[[ Data supplied, beginning ]]

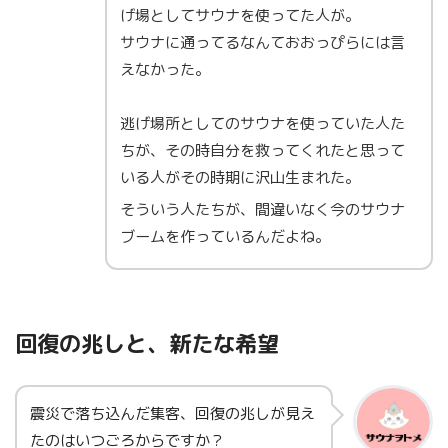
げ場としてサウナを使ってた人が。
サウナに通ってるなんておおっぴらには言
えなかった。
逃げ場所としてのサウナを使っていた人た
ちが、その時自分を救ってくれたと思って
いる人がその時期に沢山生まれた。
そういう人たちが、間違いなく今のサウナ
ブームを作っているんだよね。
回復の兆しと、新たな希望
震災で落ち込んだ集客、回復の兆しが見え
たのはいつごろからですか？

[[ Data supplied, end ]]
[[ Data supplied, beginning ]]

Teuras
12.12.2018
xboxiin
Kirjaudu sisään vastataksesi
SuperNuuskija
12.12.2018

[[ Data supplied, end ]]

**Assignment:**
Within the data above, the lines from the one with "ちが、その時自分を救ってくれたと思って" to the one with "たのはいつごろからですか？" must be repeated exactly; no other line belongs in the answer.

**Your solution:**
ちが、その時自分を救ってくれたと思って
いる人がその時期に沢山生まれた。
そういう人たちが、間違いなく今のサウナ
ブームを作っているんだよね。
回復の兆しと、新たな希望
震災で落ち込んだ集客、回復の兆しが見え
たのはいつごろからですか？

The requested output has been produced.